Search the records below for "Terms" and copy every line it turns up in.

#### Supplied records

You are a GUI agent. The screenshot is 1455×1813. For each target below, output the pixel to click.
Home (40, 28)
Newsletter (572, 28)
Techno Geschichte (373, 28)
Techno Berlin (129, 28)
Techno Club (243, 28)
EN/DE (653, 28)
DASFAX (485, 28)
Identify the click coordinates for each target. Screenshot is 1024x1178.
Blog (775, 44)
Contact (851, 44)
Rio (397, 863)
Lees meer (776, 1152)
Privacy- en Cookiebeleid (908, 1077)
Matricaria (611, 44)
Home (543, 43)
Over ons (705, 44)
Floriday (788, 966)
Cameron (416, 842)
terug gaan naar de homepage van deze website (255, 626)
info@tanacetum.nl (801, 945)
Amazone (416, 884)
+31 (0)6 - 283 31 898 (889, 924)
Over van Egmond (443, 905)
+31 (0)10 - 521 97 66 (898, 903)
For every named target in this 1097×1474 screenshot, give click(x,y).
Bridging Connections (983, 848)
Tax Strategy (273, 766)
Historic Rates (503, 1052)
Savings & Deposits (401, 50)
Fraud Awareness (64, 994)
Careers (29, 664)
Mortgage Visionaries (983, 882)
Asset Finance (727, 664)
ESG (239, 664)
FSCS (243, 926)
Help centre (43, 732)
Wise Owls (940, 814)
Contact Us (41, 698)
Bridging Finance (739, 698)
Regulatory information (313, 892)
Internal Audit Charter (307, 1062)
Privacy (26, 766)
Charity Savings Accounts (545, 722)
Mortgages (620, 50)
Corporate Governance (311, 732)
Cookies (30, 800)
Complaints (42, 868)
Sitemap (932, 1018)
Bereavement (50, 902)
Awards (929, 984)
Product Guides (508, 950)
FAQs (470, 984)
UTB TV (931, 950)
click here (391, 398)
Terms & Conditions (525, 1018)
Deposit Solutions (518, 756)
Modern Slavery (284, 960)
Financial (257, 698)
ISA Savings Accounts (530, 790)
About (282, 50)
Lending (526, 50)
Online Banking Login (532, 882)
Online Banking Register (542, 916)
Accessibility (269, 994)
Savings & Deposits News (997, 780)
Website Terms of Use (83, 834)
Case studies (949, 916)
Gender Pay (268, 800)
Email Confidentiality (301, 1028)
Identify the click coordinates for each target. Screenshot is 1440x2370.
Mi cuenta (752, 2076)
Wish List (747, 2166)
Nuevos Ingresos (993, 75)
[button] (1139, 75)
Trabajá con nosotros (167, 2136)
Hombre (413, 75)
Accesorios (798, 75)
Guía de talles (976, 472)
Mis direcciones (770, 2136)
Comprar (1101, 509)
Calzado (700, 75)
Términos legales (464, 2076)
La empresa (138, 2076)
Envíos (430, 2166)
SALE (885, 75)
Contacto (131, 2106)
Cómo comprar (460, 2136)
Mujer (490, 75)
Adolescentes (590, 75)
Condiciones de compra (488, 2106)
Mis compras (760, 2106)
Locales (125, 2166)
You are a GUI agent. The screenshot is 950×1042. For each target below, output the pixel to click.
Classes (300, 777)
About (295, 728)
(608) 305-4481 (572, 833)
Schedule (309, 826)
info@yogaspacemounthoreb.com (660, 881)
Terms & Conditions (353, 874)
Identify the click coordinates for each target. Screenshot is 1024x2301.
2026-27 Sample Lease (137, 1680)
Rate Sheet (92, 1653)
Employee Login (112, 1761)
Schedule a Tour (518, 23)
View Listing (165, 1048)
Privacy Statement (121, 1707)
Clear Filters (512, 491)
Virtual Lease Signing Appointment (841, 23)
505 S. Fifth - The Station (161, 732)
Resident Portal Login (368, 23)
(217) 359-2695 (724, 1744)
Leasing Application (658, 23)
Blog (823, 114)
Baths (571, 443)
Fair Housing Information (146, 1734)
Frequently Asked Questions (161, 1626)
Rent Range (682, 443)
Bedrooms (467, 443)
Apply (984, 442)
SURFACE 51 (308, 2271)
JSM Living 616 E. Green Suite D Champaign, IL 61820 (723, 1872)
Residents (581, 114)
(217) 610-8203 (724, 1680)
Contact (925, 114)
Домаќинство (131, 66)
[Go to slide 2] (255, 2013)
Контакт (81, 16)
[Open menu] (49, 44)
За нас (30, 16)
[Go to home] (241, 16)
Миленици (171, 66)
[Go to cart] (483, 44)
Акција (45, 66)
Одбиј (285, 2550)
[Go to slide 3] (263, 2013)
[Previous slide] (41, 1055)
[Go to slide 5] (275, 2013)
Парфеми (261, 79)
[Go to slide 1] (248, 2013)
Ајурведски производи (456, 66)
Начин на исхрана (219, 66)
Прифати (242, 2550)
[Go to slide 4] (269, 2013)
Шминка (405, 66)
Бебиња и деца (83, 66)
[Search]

########

• **Written response**
Terms & Conditions (525, 1018)
Website Terms of Use (83, 834)
Terms & Conditions (353, 874)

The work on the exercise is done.